The optimal conditions for CO2 extraction of carbon dioxide extract from Lavatera thuringiaca L. medicinal plant raw materials have been developed. The yield of the resulting finished product is 25 g (1.25%). This method improves the quality of the finished product. The study of subcritical CO2 extracts has shown that they do not contain ballast substances and organic solvent residues. They contain natural biologically active substances that are not exposed to temperature and chemical influences, as well as having antimicrobial activity.

To study the phytochemical composition of the Lavatera thuringiaca L. medicinal plant material, thick extracts were obtained by the CO2-extraction method and the chemical composition was determined by gas chromatography with the mass spectrometric detector. As a result, a large amount of terpenes, coumarins, and polyunsaturated fatty acids were detected in the subcritical CO2 extract. 31 components of the group of monoterpenes, diterpenes, sesquiterpenes, fatty acids, and coumarins from raw materials of Lavatera thuringiaca L. were identified.

The antibacterial activity of the CO2 extract of Lavatera thuringiaca L. obtained under subcritical conditions was determined. The tested sample of the Lavatera thuringiaca L. extract exhibits antimicrobial activity against Staphylococcus aureus ATCC 6538-р, Escherichia coli ATCC 8739, Pseudomonas aeruginosa ATCC 9027, Streptococcus pneumoniae ATCC 660, Staphylococcus haemolyticus, Staphylococcus saprophyticus, and Klebsiella pneumoniae ATCC 700603 both by serial dilution in broth and by diffusion testing in agar, forming the zones of test strains growth inhibition. This sample also exhibits fungicidal activity against the Candida albicans ATCC 10231 test culture by serial dilution and agar diffusion.

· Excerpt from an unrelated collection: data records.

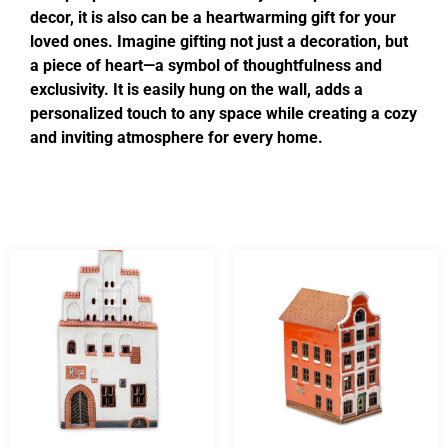
decor, it is also can be a heartwarming gift for your
loved ones. Imagine gifting not just a decoration, but
a piece of heart—a symbol of thoughtfulness and
exclusivity. It is easily hung on the wall, adds a
personalized touch to any space while creating a cozy
and inviting atmosphere for every home.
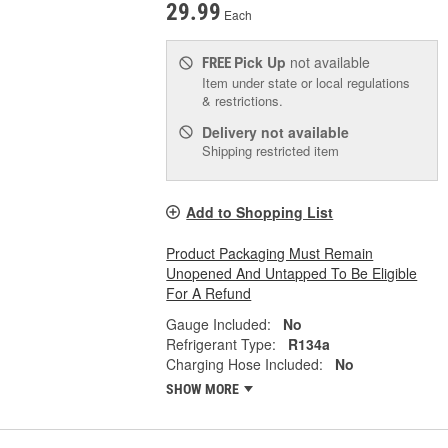
29.99
Each
Pick Up
not available
FREE
Item under state or local regulations
& restrictions.
Delivery
not available
Shipping restricted item
Add to Shopping List
Product Packaging Must Remain
Unopened And Untapped To Be Eligible
For A Refund
Gauge Included:
No
Refrigerant Type:
R134a
Charging Hose Included:
No
SHOW MORE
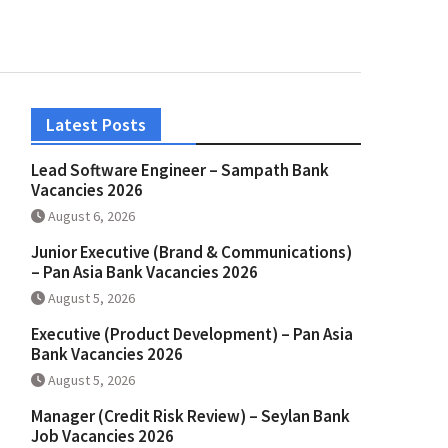
Latest Posts
Lead Software Engineer – Sampath Bank
Vacancies 2026
August 6, 2026
Junior Executive (Brand & Communications)
– Pan Asia Bank Vacancies 2026
August 5, 2026
Executive (Product Development) – Pan Asia
Bank Vacancies 2026
August 5, 2026
Manager (Credit Risk Review) – Seylan Bank
Job Vacancies 2026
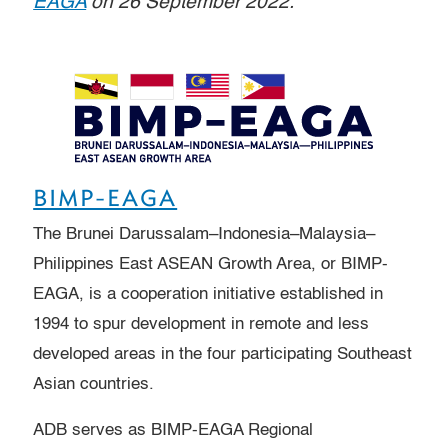
EAGA
on 26 September 2022.
BIMP-EAGA
The Brunei Darussalam–Indonesia–Malaysia–
Philippines East ASEAN Growth Area, or BIMP-
EAGA, is a cooperation initiative established in
1994 to spur development in remote and less
developed areas in the four participating Southeast
Asian countries.
ADB serves as BIMP-EAGA Regional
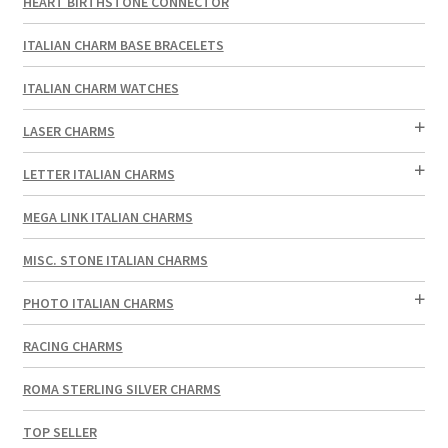
HEART BIRTHSTONE CONNECTOR
ITALIAN CHARM BASE BRACELETS
ITALIAN CHARM WATCHES
LASER CHARMS
LETTER ITALIAN CHARMS
MEGA LINK ITALIAN CHARMS
MISC. STONE ITALIAN CHARMS
PHOTO ITALIAN CHARMS
RACING CHARMS
ROMA STERLING SILVER CHARMS
TOP SELLER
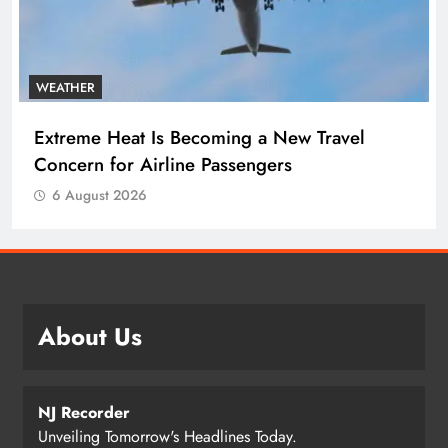
WEATHER
Extreme Heat Is Becoming a New Travel
Concern for Airline Passengers
6 August 2026
About Us
NJ Recorder
Unveiling Tomorrow's Headlines Today.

The Lavatera thuringiaca L. extract was active against all the test strains (both museum and clinical). It has been experimentally shown that the extract of Lavatera thuringiaca L., when tested by the serial dilutions method, has a bactericidal effect at the following dilutions: on Staphylococcus aureus at a concentration of 0.83 μg/μl, on Escherichia coli at a concentration of 3.33 μg/μl, on Pseudomonas aeruginosa at a concentration of 0.83 μg/μl, on Streptococcus pneumoniae at a concentration of 1.67 μg/μl, on a clinical isolate of Staphylococcus haemolyticus at a concentration of 26.65 μg/μl, for Staphylococcus saprophyticus at a concentration of 6.67 μg/μl, and for Klebsiella pneumoniae at a concentration of 13.36 μg/μl. The data obtained from testing for the determination of fungicidal activity showed that the extract has activity against the test culture of Candida albicans at a concentration of 0.21 μg/μl. In addition, when tested by the disk-diffusion method, it was also found that the extract had an antimicrobial activity with high values of the growth suppression zone exceeding 15 mm. The growth inhibition zones of the test strains were 19.33 ± 1.15 against Staphylococcus aureus, 17.33 ± 3.21 against Escherichia coli, 15.67 ± 0.57 against Pseudomonas aeruginosa, 20.0 ± 1.0 against Streptococcus pneumoniae, 16.0 ± 2.64 against Klebsiella pneumoniae, 15.0 ± 1.0 against Staphylococcus saprophyticus, and 22.0 ± 1.73 against Candida albicans. Also, this extract has a bacteriostatic effect against the clinical isolate of Staphylococcus haemolyticus.

The results obtained for the test sample indicate the prospects for further study of the Malva thuringiaca (Lavatera thuringiaca L.) for medical practice.